Australia supports Somsamay school expansion
Somsamay secondary school in Vientiane capital’s Xaythany District will now have room for an additional 100 students following the handover last Friday of a new school building and furniture, with support from the Australian Embassy and Women’s International Group (WIG).
The LAK 330 million (USD40,903) project was funded by the Australian Embassy’s small grants program (DAP – Direct Aid Program) and WIG’s long-running program to build and repair schools across the Lao PDR. The school community, including parents and other villagers, contributed labour to build the new facilities.

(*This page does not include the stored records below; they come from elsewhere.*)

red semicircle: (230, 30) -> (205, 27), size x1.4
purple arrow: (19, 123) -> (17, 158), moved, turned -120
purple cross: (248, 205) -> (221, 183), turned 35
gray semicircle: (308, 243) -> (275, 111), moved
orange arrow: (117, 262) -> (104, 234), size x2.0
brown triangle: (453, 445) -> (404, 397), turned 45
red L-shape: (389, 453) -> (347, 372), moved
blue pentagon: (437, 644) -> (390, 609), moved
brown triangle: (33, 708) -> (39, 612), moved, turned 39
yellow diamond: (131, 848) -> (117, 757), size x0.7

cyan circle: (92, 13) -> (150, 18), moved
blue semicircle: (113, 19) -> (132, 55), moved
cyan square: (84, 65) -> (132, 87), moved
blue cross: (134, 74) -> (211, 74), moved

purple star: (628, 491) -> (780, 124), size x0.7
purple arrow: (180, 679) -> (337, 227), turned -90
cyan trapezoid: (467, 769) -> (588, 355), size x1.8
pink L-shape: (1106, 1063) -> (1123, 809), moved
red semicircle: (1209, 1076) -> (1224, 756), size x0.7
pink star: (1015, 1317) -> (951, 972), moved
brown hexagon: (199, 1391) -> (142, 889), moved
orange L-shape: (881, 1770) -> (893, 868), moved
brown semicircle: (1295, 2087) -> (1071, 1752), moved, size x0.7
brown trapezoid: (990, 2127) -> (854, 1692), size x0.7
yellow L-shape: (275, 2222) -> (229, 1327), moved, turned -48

At a handover ceremony in Somsamay village last Friday 4 November 2016, Australian Ambassador to the Lao PDR John Williams said the Somsamay small grant project was in keeping with Australia’s aid priority in Laos, to improve education outcomes for all Lao children.
“We want all Lao children to get the education they need to achieve their full potential,” Williams said. “In our view, there is no more important issue in Laos’ socio-economic development. It’s not just about the quality of teaching they receive. The environment in which children are learning matters too.”
The construction of a new school building was needed to keep pace with the growing population in neighbouring villages. More than 100 new students have been able to enrol in Somsamay secondary school in 2016 with the additional space and new facilities.
Ambassador Williams praised WIG’s ongoing support for poor communities across Laos, and noted the long history of collaboration between the Australian Embassy and WIG in fundraising and aid delivery.
WIG was represented at the handover ceremony by the organisation’s Education Section Leader, Ms Penny Khounta. The Director of Somsamay school and teachers, students and parents also helped celebrate the school expansion.
Australia’s Direct Aid Program (DAP) is a flexible scheme to fund quality small-scale projects that will deliver “practical and tangible” benefits for poor communities in the Lao PDR.
In 2015, Australia funded 19 projects in eight provinces from the 200 DAP proposals received. The projects ranged from sustainable water supply for remote villages in Oudomxay, national awareness campaigns to promote road safety and combat violence against women, and support for hygiene education and mobile libraries in northern Laos.
Last year, Australia’s small grants scheme helped refurbish school buildings and dormitories in Luang Namtha, XiengKhouang, Vientiane and Luang Prabang, and upgraded health facilities and equipment in Savannaket and Vientiane Province.
DAP supported a A$20,000 renovation of the facilities at Vientiane Autism Centre (VAC) to help provide better quality services, education, therapy and specialists to a greater number of children who live with autism in Laos.
The Vientiane Youth Centre for Health and Development, Foundation Assisting Poor People in Lao PDR and the Health Centre in Thapene village in Luang Prabang (Khai District) all received DAP funding to purchase new medical equipment.
Last year, Australia’s small grants scheme enabled not-for-profit group Abundant Water to extend its clean water initiative to another 20 villages (around 790 households) in Oudomxay, Xaisomboun and Vientiane provinces.
In partnership with ChildFund, PADETC and CDEA, Abundant Water has been able to provide clean drinking water in poor, remote communities across Laos by using a low-cost clay pottery water filter, with the aim of helping break the cycle of disease, illness and poverty caused by water-borne diseases.